最終的には地べたを這いずり回って、情けなく喚いていた。


「ひぃ!?」


「救援はまだか!? 貴様、早く俺の盾にな——ぐはっ!?」


「指揮官を仕留めたぞ! 残りの奴らも殲滅しろ! ……悪く思うなよ?」


 俺を盾にしようとした上官が死に、次は俺の番だった。

 俺は恐怖で何もすることができず、ただ相手が振り下ろす剣を見つめ死を待っていた。

 だが、その時——大きな男が俺の前に現れた。

 俺はその時の背中を一生忘れることはない。


「なんだきさ——がぁぁぁ!?」


「戦場で名乗りをあげる暇があるなら斬る」


「ま、待て——ゴフッ」


 その人は、先程前線へと追い返された人だった。


「へっ? お、俺、助かった?」


「まだ終わってはいない、動けるなら逃げろ。ここで死になくないならな」


「……は、はいっ!」


 その覇気に刺激されたのか、視界が開ける。

 俺がどうにか立ち上がると、先輩が肩をぽんと叩いた。


「よく立ち上がったな。では、これより敵を殲滅する——貴様ら覚悟しろ」


 そこからの先輩は凄かった。

 たった一人で戦場を一変させ、俺達を勝利に導いてくれた。

 俺はその姿に、強烈な憧れを持ったんだ。

 そして、命を救ってくれた先輩に……いつか恩返しがしたいと。


 ◇


「……それが最初の出会いでした。結局俺は怪我でろくに動けず、先輩におんぶされるという情けないことに。でも俺に言ってくれたんです……お前が生きてて良かったと」


「……そうだったのですね」


「なので、それから俺はあの人の力になりたいと思って過ごしてきました。ただほんと不器用な人で、色々と大変でしたけど。言葉足らずだし、自分を良く見せようって思わないし」


「だから、お二人は信頼し合っているのですね。私なんかが、偉そうに言っちゃダメでした」


「いやいや、俺だと立場が近いので言葉が届かないんですよ。だから、セレナ様に言って頂けると助かります。あの人、貴女には弱いですし」


 本人は気づいてないが、戦場で先輩は女性士官や兵士にモテていた。

 強いしかっこいいし、当然といえば当然の話だ。

 ただ、本人にその気がないので気づかなかったのだろう。

 だが……王女ということを差し引いても、セレナ様には弱い気がする。

 俺から見ると、何かしらの意識をしている風にも見えたり。


「そ、そうなのですか?」


「ええ、そうなんですよ。
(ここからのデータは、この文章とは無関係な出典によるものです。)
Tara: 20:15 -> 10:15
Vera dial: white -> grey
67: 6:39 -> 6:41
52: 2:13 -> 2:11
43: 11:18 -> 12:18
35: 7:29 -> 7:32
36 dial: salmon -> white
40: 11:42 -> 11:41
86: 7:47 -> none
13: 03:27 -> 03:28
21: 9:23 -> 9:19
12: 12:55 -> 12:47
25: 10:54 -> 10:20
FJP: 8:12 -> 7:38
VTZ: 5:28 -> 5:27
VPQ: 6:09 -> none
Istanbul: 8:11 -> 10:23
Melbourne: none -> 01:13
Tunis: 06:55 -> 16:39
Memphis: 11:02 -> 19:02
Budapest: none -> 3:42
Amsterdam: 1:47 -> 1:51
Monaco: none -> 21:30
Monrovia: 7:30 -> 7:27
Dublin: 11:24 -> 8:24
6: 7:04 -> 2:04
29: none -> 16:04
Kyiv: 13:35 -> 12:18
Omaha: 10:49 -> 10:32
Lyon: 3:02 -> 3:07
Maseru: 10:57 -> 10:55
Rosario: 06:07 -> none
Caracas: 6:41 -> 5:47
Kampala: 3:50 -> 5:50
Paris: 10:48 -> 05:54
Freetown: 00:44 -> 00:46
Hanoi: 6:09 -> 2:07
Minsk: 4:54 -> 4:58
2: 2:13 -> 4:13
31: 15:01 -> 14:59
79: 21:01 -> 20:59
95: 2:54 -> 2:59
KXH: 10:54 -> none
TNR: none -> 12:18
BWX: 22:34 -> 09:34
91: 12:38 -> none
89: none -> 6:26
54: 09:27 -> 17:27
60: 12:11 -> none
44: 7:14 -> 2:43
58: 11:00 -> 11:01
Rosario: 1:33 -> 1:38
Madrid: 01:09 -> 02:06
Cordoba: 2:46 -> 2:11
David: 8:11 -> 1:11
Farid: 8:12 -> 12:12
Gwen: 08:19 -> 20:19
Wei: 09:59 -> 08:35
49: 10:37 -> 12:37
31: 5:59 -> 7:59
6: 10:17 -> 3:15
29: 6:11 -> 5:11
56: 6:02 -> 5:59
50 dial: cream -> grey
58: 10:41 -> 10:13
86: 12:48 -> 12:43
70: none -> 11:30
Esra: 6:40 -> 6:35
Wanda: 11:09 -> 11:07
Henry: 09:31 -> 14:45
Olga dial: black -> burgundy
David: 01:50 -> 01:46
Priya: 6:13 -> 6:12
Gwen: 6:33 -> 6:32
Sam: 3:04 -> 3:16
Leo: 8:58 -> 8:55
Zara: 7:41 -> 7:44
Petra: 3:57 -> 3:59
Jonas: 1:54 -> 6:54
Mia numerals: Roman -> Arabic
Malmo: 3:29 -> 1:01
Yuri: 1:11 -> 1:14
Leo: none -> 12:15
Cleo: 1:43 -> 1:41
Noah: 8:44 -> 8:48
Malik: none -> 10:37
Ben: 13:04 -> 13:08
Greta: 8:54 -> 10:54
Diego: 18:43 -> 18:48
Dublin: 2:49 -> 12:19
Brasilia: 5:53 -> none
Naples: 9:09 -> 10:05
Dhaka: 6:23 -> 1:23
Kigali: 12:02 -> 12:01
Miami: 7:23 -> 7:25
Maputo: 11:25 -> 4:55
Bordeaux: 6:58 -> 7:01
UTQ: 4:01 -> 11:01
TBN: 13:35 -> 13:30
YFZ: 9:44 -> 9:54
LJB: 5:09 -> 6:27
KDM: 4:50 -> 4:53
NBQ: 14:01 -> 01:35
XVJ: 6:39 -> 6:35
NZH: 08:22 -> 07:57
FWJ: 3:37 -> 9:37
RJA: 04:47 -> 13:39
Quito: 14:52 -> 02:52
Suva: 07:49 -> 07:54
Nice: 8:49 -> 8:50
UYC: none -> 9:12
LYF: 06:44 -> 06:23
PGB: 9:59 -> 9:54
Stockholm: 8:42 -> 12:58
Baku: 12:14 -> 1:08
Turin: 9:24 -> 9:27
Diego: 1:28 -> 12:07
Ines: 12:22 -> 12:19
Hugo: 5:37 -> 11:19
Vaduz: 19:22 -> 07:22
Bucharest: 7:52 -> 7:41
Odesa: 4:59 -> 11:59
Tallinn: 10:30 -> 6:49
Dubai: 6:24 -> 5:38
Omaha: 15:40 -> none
あの人がああなったのは、俺たちを含めた兵士達が原因です。

 意見も聞いてもらえない、周りが弱いので自分一人で戦ってしまう……だから周りに期待すること、頼ることを諦めたんだと思います」


「では、どうしたらいいのですか? アイク様の心を解きほぐすには……」


「思いきってセレナ様の気持ちを言ってみてください。多分、セレナ様の言葉なら無下にはしませんから」


「私……が、頑張ってみますっ」


 おそらく、これでセレナ様が押しかけるはず。


 それに困惑する先輩の姿を想像して、少しおかしくなる。


 やれやれ、手のかかる不器用な先輩だ。


 でも俺の憧れで、敬愛すべき上官だ。


 もう少し胸を張れるようになったら先輩に言おう……俺は貴方についてきたことに後悔などありませんと。